◆ What to produce: With the line containing "2024/25 em Campinas" as the starting point, output the remaining lines of the data exactly as they are, through the last.

══ Dataset records

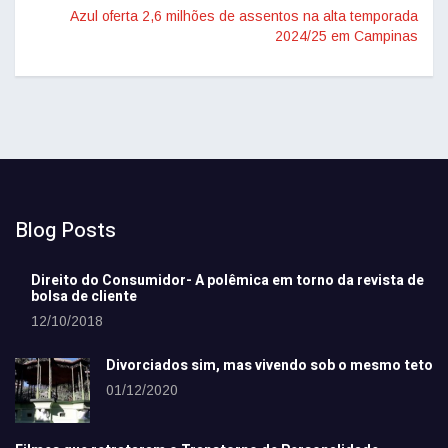
Azul oferta 2,6 milhões de assentos na alta temporada
2024/25 em Campinas
Blog Posts
Direito do Consumidor- A polêmica em torno da revista de
bolsa de cliente
12/10/2018
Divorciados sim, mas vivendo sob o mesmo teto
01/12/2020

════

◆ Response for this exercise:
2024/25 em Campinas
Blog Posts
Direito do Consumidor- A polêmica em torno da revista de
bolsa de cliente
12/10/2018
Divorciados sim, mas vivendo sob o mesmo teto
01/12/2020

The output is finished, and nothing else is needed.